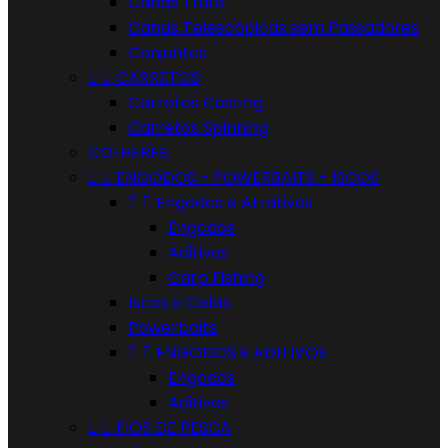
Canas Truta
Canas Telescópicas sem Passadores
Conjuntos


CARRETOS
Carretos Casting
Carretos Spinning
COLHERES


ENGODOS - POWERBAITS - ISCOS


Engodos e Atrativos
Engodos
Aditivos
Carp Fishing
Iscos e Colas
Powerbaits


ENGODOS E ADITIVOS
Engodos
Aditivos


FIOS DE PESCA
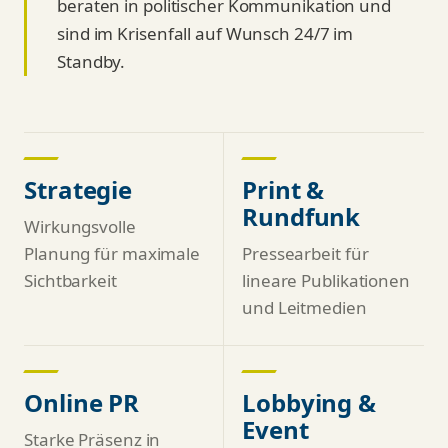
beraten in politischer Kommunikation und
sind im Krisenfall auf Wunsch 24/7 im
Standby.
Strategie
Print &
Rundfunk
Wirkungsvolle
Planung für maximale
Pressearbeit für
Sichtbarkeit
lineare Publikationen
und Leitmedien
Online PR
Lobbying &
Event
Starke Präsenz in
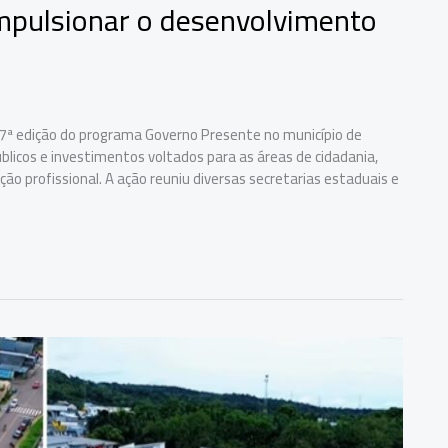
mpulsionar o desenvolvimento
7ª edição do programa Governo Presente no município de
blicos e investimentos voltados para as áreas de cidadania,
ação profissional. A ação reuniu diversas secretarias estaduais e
- - - - - - -
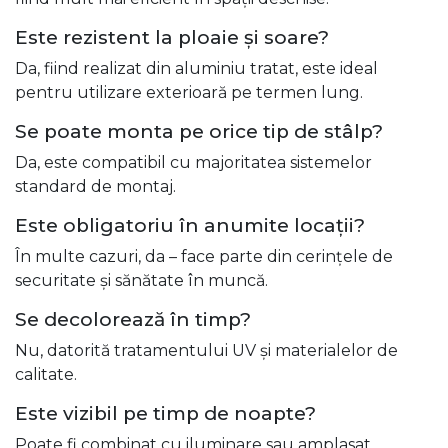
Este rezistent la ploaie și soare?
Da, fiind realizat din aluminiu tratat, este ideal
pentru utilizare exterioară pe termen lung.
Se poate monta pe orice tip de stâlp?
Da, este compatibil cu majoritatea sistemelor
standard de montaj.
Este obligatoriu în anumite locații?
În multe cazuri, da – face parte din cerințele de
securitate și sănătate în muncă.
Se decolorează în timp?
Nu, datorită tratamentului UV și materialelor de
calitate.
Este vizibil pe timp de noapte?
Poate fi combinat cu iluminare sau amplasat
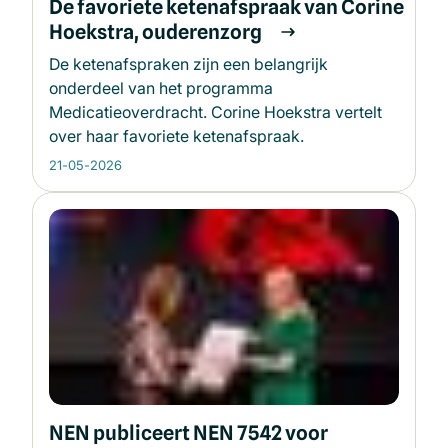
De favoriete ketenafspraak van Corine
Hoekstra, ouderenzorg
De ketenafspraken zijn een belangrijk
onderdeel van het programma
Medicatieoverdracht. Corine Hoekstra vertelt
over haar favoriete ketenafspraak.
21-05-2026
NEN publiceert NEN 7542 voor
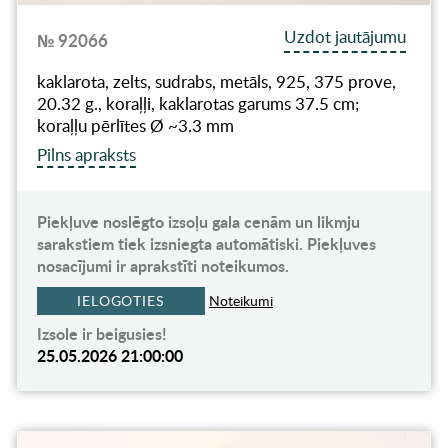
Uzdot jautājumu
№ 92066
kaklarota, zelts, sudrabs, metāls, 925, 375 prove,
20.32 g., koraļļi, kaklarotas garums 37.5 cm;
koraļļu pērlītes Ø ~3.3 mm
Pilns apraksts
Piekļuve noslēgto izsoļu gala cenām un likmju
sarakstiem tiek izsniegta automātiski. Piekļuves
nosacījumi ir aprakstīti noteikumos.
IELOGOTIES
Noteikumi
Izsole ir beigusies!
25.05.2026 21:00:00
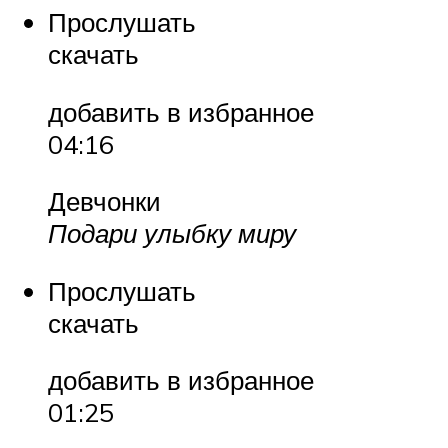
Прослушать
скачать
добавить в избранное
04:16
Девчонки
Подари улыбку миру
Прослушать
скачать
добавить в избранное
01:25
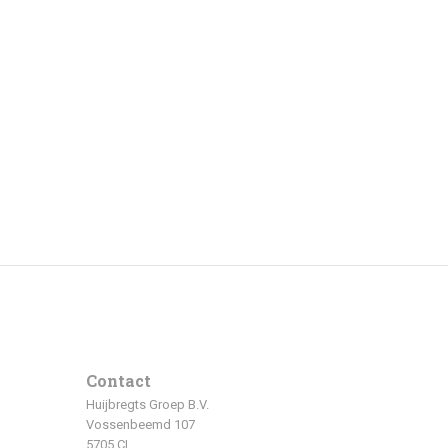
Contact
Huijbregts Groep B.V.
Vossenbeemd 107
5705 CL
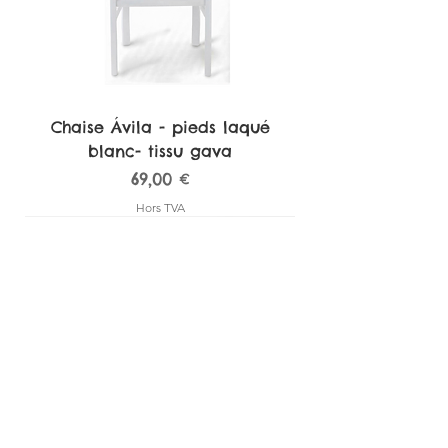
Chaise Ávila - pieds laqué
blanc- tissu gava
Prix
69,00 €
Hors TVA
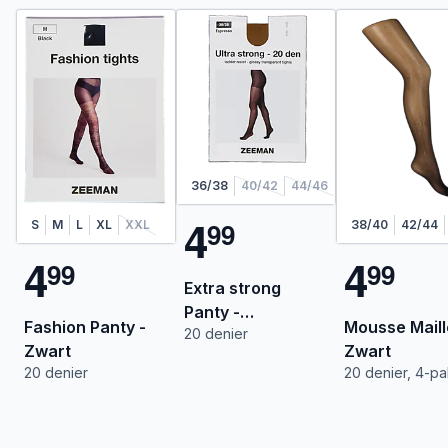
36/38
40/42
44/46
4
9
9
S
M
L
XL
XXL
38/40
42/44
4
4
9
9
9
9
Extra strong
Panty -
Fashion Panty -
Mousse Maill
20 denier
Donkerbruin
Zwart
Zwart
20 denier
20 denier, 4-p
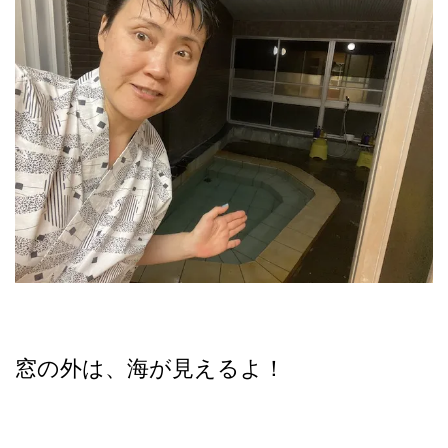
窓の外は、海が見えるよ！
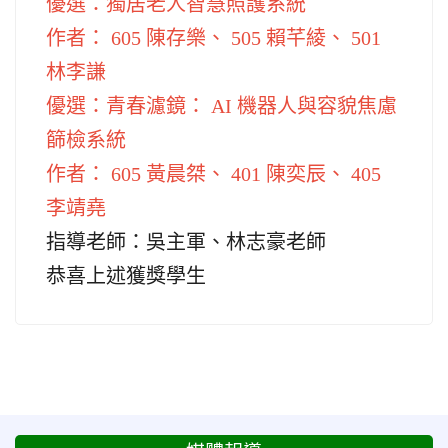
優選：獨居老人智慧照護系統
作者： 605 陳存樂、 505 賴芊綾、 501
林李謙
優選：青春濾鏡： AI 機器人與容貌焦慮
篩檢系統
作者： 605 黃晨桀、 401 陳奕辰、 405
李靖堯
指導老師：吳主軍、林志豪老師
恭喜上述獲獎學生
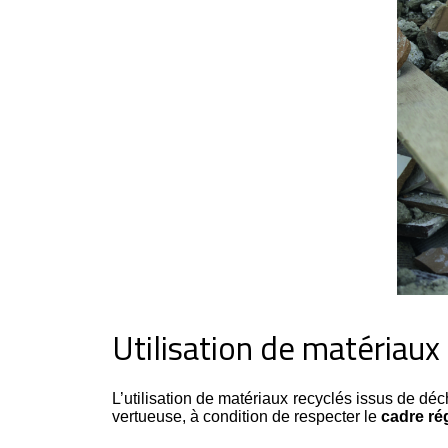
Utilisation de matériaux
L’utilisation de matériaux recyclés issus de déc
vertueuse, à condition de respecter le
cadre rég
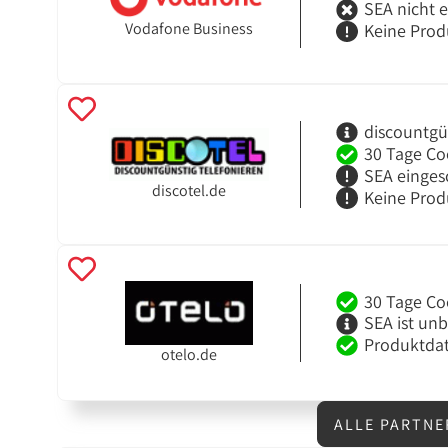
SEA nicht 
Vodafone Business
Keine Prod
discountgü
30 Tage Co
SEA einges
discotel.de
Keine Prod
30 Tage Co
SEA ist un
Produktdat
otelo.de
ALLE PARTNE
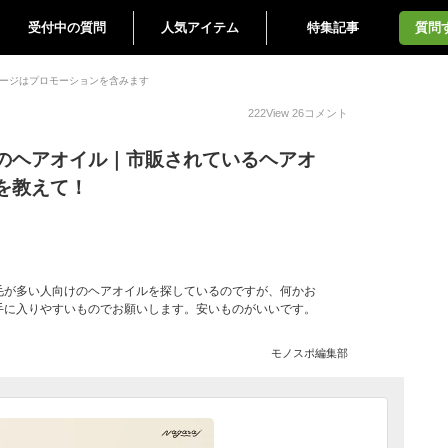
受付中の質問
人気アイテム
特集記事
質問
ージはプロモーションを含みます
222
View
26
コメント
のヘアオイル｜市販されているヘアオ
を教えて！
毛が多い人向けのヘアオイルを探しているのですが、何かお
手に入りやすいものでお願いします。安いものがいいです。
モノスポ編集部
- - - - - - -
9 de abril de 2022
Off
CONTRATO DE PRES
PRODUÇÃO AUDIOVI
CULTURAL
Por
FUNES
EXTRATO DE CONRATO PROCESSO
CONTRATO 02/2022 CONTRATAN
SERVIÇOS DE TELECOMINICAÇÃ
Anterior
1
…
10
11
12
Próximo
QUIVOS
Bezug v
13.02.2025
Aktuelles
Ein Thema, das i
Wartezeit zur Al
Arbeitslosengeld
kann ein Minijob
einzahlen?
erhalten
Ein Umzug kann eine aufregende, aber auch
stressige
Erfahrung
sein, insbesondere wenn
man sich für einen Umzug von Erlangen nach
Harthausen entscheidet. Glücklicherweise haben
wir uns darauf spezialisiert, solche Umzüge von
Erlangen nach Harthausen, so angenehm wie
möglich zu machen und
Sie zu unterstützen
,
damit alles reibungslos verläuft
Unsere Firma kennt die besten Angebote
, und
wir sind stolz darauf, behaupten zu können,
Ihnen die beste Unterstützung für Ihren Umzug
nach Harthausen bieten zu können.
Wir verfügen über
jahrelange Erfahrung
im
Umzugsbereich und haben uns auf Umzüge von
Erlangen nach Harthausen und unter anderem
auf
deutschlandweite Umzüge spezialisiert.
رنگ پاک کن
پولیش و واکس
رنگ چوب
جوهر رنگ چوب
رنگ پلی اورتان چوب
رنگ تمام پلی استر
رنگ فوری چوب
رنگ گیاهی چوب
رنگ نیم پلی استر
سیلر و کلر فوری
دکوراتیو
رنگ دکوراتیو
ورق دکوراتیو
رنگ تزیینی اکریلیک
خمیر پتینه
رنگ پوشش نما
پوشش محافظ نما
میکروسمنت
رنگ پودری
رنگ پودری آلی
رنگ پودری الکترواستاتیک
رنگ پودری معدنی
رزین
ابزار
- - - - - - -
** ASSIGNED TASK **
Answer with one number: how many lines in the listing hold "darauf".

** SOLUTION TO THE PROBLEM **
2